Re: DrDjangoMDs Ordination für kränkelnde Filme
Verfasst: Fr 5. Jul 2013, 11:24
BLUTSPUR IM PARK
Originaltitel: Una farfalla con le ali insanguinate
Alternativtitel: Das Messer
Land: Italien
Jahr: 1971
Genre: Giallo
Regie: Duccio Tessari
Boah, Stress mit den Uni-Abschlussarbeiten, draußen eine Affenhitze, jeder will was von einem, da muss man sich zwischendurch mal einen gemütlichen Abend machen, sich in seinen Fernsehsessel kuscheln, das letzte Stück Geburtstagstorte aus dem Tiefkühler nehmen, einen Wohlfühl-Kräutertee aufbrühen und einen Film einlegen, der einfach nur nett ist. So wie den, den ich mir gekauft habe. Ich habe die Inhaltsangabe noch nicht gelesen, aber der Originaltitel lautet „Una farfalla con le ali insanguinate“. Nun, ich kenne die meisten dieser Wörter nicht, aber ich weiß, was „farfalla“ bedeutet. „Schmetterling“! Und wer ist der hübsche Schmetterling? Natürlich Carole André, denn die spielt in dem Film mit. Super! Carole André ist spitze. Hoffentlich wird das ein netter romantischer Film mit vielen Großaufnahmen der hübschen Carole. Also, DVD eingelegt, Film ab!
Handlung:
Die junge Francoise (Carole André) wird ermordet… Moment, was? ...Stop, stop, stop! Kritik aus! Carole André stirbt gleich nach dem Vorspann??? Nein! Warum? Die Filmemacher müssen ENDLICH aufhören Carole André umzubringen! Warum stirbt Carole André nur so oft in Filmen? Was? Weil ihre Rolle stirbt? Na und, dann schreibt man halt das Drehbuch um! Sobald Carole André in einem Film mitspielt, ist das Script unverzüglich umzuschreiben. Und zwar mit folgenden Wortlaut: „Carole André sitzt anderthalb Stunden herum und blickt lächelnd in Richtung Kamera. Ende.“ Bitte! Das wäre ein toller Film. Fulci, Dallamano, denkt gefälligst mal darüber nach was ich hier sage. Ja? Gut, dann kann ich ja weiter machen…
Kritik:
Spaß bei Seite und ganz ehrlich, ich bin zu tiefst beeindruckt. Duccio Tessaris „Blutspur im Park“ gehört zu den allerbesten Gialli, die ich je gesehen habe. Ich spreche hier Top-5-Territorium, mindestens. Selbst die ewig griesgrämigen Dudes vom Lexikon des Internationalen Filmes nehmen für dieses Meisterwerk endlich eine Auszeit ihres unermüdlichen Kreuzzuges gegen alles was in Filmen Spaß macht und können nicht umhin ihn einen „Solide gemachten, spannenden Thriller in geschmackvoller Kulisse“ zu nennen.
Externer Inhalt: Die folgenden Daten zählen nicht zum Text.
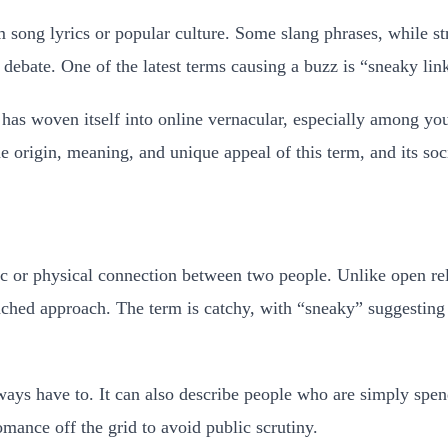
song lyrics or popular culture. Some slang phrases, while st
debate. One of the latest terms causing a buzz is “sneaky lin
has woven itself into online vernacular, especially among yo
 origin, meaning, and unique appeal of this term, and its soci
tic or physical connection between two people. Unlike open r
ttached approach. The term is catchy, with “sneaky” suggestin
ways have to. It can also describe people who are simply spe
omance off the grid to avoid public scrutiny.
Und recht haben sie damit!
Der ganze Film strotzt nur so vor einer leicht depressiven, aber gleichsam wunderschönen, bittersüßen Melancholie, hervorgerufen durch die traurige Klaviermusik, den wolkenverhangenen Himmel und natürlich auch den Part Carole Andrés der damit beginnt, dass sie grausam ermordet wird und später aus Rückblenden besteht, die dem armen Zuseher nochmal unter die Nase reiben wie süß, lebenslustig und freundlich die Frau, die von Beginn an tot ist, war.
Diesem Umstand ist es auch zu verdanken, dass ich mich diesmal nicht über die Abwesenheit eines wirklichen Protagonisten beschwere. Normalerweise geht ohne eine sympathische Hauptfigur, mit der man mitfühlen kann und um deren überleben wir zittern können, für mich eine Menge Spannung verloren, aber in „Blutspur im Park“ ist von Anfang an schon genug Spannung da, weil jeder Zuseher wissen will wer für Carole Andrés Tod verantwortlich ist, damit man ihn hängen sehen kann, möglichst langsam, möglichst qualvoll. In diesem Sinne freut es auch, dass sie Carole nicht zu einem von vielen Opfern irgendeines Psychopathen gemacht haben, nein, nein, sie ist schon das Hauptmordopfer, um das sich der ganze Film dreht.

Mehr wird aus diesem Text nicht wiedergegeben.